"The art of politics, under democracy, is simply the art of ringing it. Two branches reveal themselves. There is the art of the demagogue, and there is the art of what may be called, by a shot-gun marriage of Latin and Greek, the demaslave. They are complementary, and both of them are degrading to their practitioners. The demagogue is one who preaches doctrines he knows to be untrue to men he knows to be idiots. The demaslave is one who listens to what these idiots have to say and then pretends that he believes it himself." ~ H.L. Mencken
In Defense of Incrementalism
Column by Michael Kleen.
Exclusive to STR
In any political or social philosophy, there are those who believe that they can achieve everything they want all at once or in a series of large jumps, and those who believe that broad-based change should be (or is most rationally) achieved through incremental changes. The advocate of incremental change, I believe, is the more pragmatic of the two and more likely to see advances towards his or her larger goals. Furthermore, incrementalism is more compatible with a voluntary society. Non-incremental change inevitably requires intrusive central planning, compulsory work systems, or violence to bring everyone immediately in line with its goals.
Most decisions made by individuals and groups are made incrementally, because that is the method that has demonstrated the most consistent success. If your goal was to build a house, for example, you could not simply blink a house into existence complete and all at once. You would first need a plan for what you wanted at the end, and then you would need to take steps to realize that plan. Funding needs to be raised. Carpenters, plumbers, and electricians need to be hired. Raw materials need to be purchased. A frame needs to be erected, foundations poured, etc. Each step in the process is an incremental change toward your end goal.
Fundamentally changing society or government is a much more complicated process than building a house, yet there are still those who insist that they can blink their ideal society or government into existence. They forget that there are many factions of people with their own ideas in competition with them. Some of these factions are large, some small, some with vast resources, and there are some that wield considerable political or social clout. None of these factions are going to just step aside and allow you to remake the world into your ideal, especially if that ideal fundamentally conflicts with their own.

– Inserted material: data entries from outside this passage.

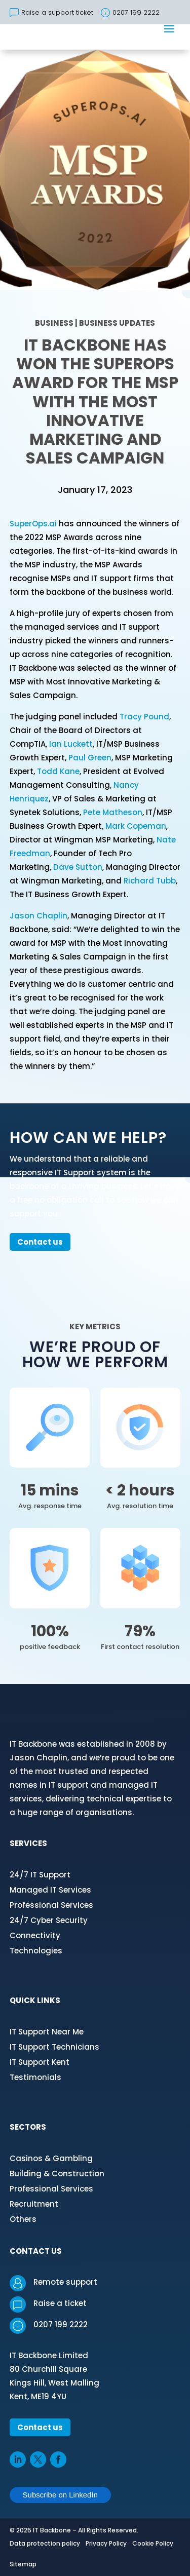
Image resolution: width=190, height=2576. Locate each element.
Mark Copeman (135, 826)
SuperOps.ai (33, 523)
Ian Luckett (71, 744)
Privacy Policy (106, 2543)
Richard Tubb (150, 880)
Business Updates (117, 323)
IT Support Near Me (47, 2031)
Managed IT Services (50, 1890)
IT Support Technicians (54, 2047)
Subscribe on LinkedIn (60, 2494)
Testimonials (35, 2077)
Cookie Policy (152, 2543)
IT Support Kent (39, 2062)
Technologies (36, 1950)
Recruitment (34, 2204)
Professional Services (51, 1905)
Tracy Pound (144, 716)
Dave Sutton (77, 867)
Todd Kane (58, 771)
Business (54, 323)
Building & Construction (57, 2173)
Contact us (40, 1242)
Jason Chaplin (38, 915)
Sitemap (23, 2564)
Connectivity (35, 1935)
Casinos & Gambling (51, 2158)
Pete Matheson (112, 812)
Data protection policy (45, 2543)
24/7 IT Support (40, 1874)
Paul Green (89, 757)
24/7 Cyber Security (49, 1920)
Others (23, 2219)
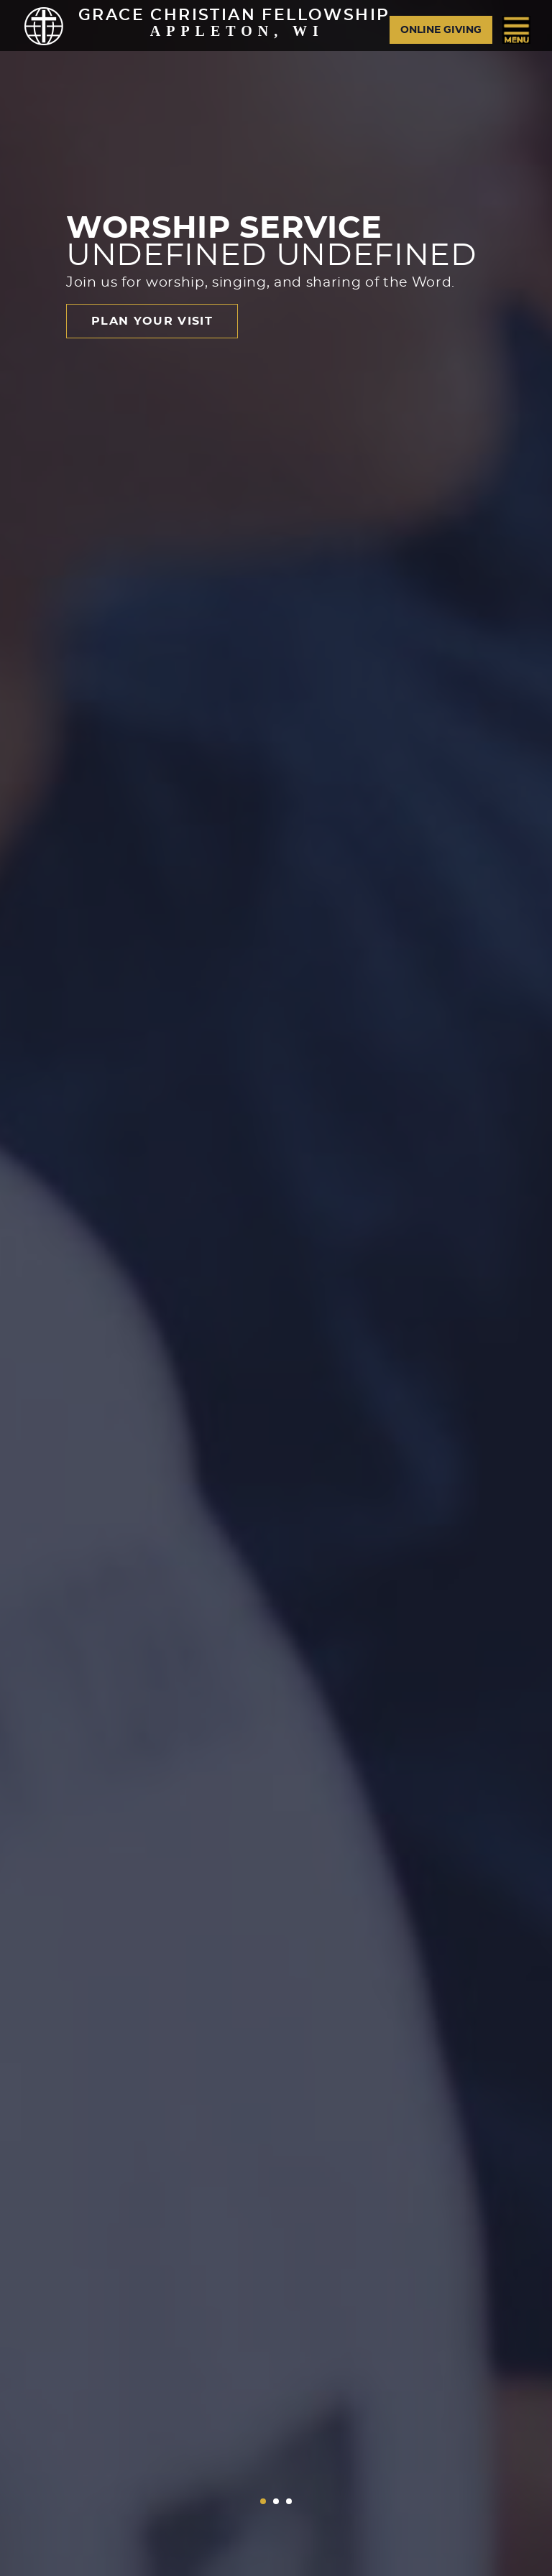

As an idealist, Murray Rothbard often fell into this trap. In his article “The Case for Radical Idealism,” Rothbard criticized what he called “gradualism,” or the strategy of “concentrating solely on a gradual whittling away of State power,” as opposed to the radical and instant abolition of the State. By confining themselves to gradual and practical programs that stand a good chance of immediate adoption, he argued, the gradualists “are in grave danger of completely losing sight of the ultimate objective.” As an example, he described a case in which a libertarian politician became lost in opportunism and abandoned his principles for practical reforms. Instead, Rothbard claimed libertarians needed to be more like socialists, who have “pulled” mainstream America in their direction by maintaining a consistent and radical position.
There are two problems with these arguments: 1) Rothbard’s example of the politician who abandoned his principles is entirely anecdotal. There is no reason that a different politician (or any other individual) could not hold an overall goal in mind and still not work gradually, step by step, toward that goal. 2) Rothbard’s characterization of the march of socialism in America is wholly inaccurate. Those committed socialists and communists who have pushed for revolutionary change in the United States have not advanced their agenda at all, while every adoption of the socialist program has come about through gradual steps made by parties perceived to be less radical by the mainstream. The success of socialism in the United States, such as it is, is an argument for incrementalism, not against it.
Rothbard held up two examples that he believed exemplified spokesmen for direct, radical change: Leonard E. Read and William Lloyd Garrison. Leonard E. Read, economist and the founder of the Foundation for Economic Education, advocated for the immediate and total abolition of price and wage controls after World War II. William Lloyd Garrison advocated for the immediate abolition of slavery in the United States during the 1830s. The problem is that Leonard E. Read’s rhetorical grandstanding did nothing to abolish price and wage controls, and although slavery was eventually abolished through radical means, it was at the expense of more than 600,000 lives. Even though a more incremental approach would have prolonged the injustice of slavery, it is arguable that it would have achieved the same result in the long run while avoiding all that destruction and bloodshed.
“To really pursue the goal of liberty, the libertarian must desire it attained by the most effective and speediest means available,” Rothbard argued, but Rothbard never bothered to explain what those means would be, especially in the face of the millions of people who depend upon and support the State. How could the State be immediately abolished without a violent backlash? Newton’s third law of motion is that for every action there is an equal and opposite reaction, and that is just as true when applied to political or social change. In order to preserve the new status quo, a reaction in the opposite direction needs to be prevented. That is why sudden, revolutionary change is almost always accompanied by prison camps, compulsory labor, or mass murder. Incremental change, on the other hand, is a gradual, peaceful change that mitigates the effects of Newton’s law. Therefore, incrementalism is not only more rational, but it is much more compatible with the philosophy of liberty.